Directions for this task:
Every line from the one containing "housekeeping, we'll focus on whatever" through the end of the listing below goes in the output, exactly and without pictures.

◇ ◇ ◇ ◇ ◇

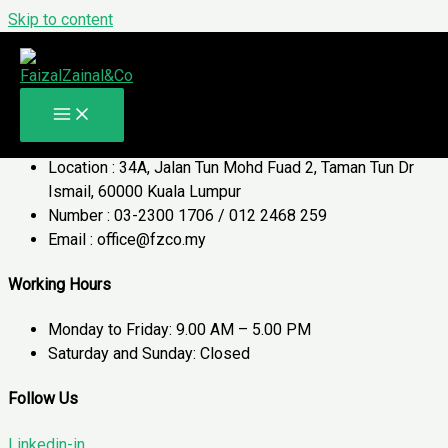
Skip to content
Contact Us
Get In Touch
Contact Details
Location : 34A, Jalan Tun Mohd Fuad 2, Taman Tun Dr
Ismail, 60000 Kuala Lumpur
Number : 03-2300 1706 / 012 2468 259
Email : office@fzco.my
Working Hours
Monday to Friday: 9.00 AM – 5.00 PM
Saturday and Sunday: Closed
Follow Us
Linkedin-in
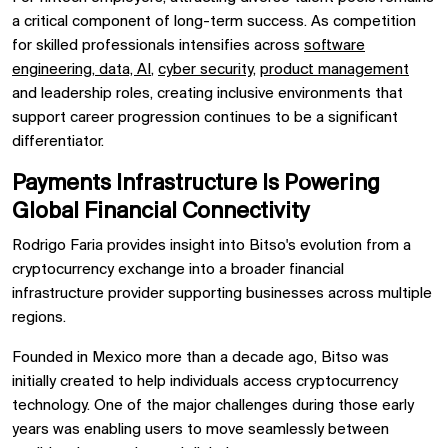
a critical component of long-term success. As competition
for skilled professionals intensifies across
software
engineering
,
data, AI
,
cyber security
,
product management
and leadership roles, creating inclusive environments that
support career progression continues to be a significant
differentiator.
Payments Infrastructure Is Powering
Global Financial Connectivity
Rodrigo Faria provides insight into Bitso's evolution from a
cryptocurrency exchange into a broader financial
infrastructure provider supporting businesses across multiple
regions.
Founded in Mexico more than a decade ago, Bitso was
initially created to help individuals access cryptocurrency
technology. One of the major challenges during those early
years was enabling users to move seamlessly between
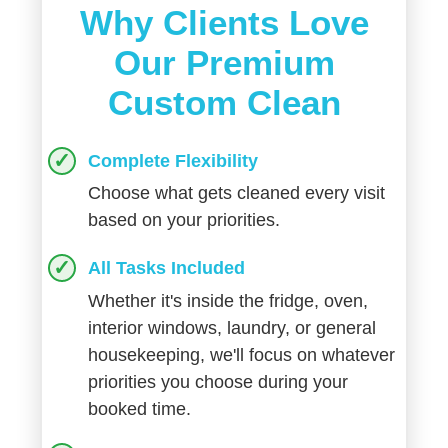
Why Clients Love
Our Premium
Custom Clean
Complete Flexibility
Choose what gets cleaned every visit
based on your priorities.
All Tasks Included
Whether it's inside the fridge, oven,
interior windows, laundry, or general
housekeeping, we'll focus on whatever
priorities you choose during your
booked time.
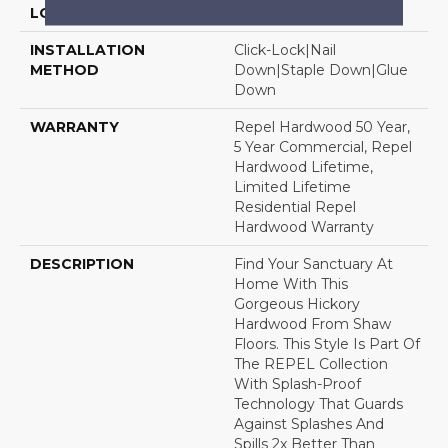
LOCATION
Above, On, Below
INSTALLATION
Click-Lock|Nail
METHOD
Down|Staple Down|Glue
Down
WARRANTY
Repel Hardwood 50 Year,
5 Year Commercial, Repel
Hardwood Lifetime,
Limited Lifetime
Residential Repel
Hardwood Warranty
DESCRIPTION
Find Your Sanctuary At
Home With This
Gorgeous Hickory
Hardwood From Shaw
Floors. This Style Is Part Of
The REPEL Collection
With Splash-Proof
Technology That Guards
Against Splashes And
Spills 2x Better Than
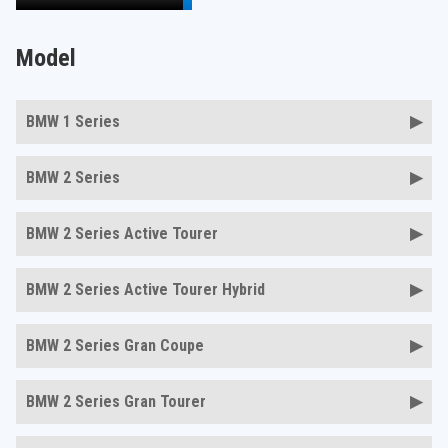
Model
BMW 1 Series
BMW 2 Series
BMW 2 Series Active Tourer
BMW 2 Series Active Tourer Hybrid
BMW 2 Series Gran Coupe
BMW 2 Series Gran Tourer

◇ ◇ ◇ ◇ ◇

Output of the exercise:
housekeeping, we'll focus on whatever
priorities you choose during your
booked time.
LOCATION
Above, On, Below
INSTALLATION
Click-Lock|Nail
METHOD
Down|Staple Down|Glue
Down
WARRANTY
Repel Hardwood 50 Year,
5 Year Commercial, Repel
Hardwood Lifetime,
Limited Lifetime
Residential Repel
Hardwood Warranty
DESCRIPTION
Find Your Sanctuary At
Home With This
Gorgeous Hickory
Hardwood From Shaw
Floors. This Style Is Part Of
The REPEL Collection
With Splash-Proof
Technology That Guards
Against Splashes And
Spills 2x Better Than
Model
BMW 1 Series
BMW 2 Series
BMW 2 Series Active Tourer
BMW 2 Series Active Tourer Hybrid
BMW 2 Series Gran Coupe
BMW 2 Series Gran Tourer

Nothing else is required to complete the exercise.